Nov 16, 2017
New Videos Guide Caregivers As They Help Family at Home
“It’s a little scary dealing with wounds like this,” confesses a wife whose husband is being discharged from the hospital. It’s on camera, and she’s talking to nurses as they carefully walk her through the steps she and her husband will need to follow to care for his wounds once they get home.
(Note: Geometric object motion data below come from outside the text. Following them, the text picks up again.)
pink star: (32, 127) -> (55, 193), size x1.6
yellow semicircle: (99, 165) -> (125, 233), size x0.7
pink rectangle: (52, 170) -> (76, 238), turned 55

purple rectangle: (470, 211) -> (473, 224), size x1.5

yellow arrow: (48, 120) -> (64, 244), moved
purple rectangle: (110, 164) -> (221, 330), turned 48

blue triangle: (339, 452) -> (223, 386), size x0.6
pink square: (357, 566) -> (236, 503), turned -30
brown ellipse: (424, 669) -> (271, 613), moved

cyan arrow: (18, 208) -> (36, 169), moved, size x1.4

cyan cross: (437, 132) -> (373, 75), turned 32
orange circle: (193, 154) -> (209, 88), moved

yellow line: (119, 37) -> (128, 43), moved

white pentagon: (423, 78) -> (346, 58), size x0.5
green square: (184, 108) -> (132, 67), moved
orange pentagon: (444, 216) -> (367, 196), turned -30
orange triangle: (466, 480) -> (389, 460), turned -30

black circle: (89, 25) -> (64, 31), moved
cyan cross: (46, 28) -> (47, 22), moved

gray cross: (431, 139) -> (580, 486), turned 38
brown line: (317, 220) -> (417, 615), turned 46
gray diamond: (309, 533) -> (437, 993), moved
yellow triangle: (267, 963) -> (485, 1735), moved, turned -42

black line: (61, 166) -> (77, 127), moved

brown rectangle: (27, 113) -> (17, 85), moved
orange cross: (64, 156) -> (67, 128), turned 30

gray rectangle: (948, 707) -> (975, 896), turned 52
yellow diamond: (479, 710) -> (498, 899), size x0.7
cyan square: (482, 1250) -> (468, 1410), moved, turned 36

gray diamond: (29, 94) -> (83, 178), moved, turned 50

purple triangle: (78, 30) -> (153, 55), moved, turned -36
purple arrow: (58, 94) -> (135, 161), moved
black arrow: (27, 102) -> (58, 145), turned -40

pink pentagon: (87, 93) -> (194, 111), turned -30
That is the point of a set of videos recently released from the Home Alone Alliance in collaboration with the UC Davis Betty Irene Moore School of Nursing, in time for National Family Caregivers Month: Nurses are experts at care, and typically lead the instruction that shows worried family members what to do once they take over caregiving duties at home.
Almost half of America’s more than 40 million family caregivers say they perform medical and nursing tasks for loved ones. That is how these three- to six-minute videos can help. In English and Spanish, they provide step-by-step instruction on all-too-common health concerns such as treating skin tears, preventing pressure ulcers, maintaining ostomy bags, and more. The videos also list health items such as bandages and gloves that the family caregiver will need at home.
Such knowledge is familiar to nurses, but mysterious and even frightening for those not in the know—until a nurse steps in, as the videos show.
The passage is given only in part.